:: About this task ::
The answer should be each line from the entries below that has the word "Erträge" in it.

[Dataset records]
════════
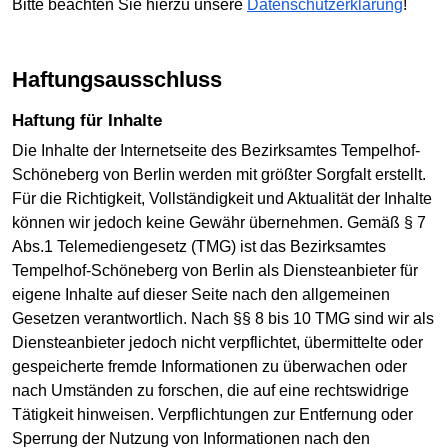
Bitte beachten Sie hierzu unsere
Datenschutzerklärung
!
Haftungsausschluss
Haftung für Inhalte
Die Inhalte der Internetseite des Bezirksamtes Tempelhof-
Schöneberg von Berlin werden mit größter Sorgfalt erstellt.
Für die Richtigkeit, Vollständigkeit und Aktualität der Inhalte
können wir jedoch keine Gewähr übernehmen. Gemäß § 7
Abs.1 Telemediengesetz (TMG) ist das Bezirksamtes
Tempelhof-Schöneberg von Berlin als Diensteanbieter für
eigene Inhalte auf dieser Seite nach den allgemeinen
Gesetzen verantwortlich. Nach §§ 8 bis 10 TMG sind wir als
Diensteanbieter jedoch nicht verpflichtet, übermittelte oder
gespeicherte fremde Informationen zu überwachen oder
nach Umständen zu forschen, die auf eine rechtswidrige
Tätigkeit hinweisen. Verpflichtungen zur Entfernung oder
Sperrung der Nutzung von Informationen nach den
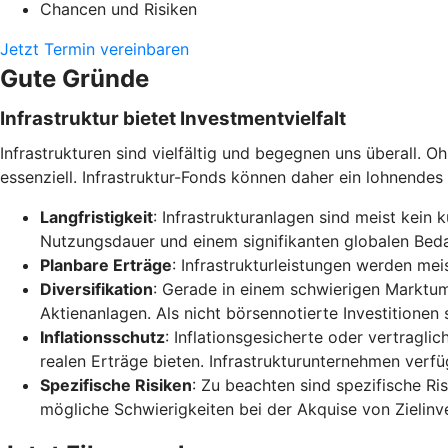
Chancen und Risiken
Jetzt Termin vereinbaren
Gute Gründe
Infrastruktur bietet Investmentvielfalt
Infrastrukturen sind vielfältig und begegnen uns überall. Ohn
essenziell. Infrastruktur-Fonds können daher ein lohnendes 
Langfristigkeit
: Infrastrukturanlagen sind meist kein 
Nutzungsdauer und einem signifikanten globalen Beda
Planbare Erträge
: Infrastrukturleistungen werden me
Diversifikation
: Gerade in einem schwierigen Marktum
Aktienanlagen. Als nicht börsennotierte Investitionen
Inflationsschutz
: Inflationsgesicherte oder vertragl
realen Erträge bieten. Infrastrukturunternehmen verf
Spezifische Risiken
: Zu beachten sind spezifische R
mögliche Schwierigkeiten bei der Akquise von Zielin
════════
:: Exercise answer ::
Planbare Erträge
realen Erträge bieten. Infrastrukturunternehmen verf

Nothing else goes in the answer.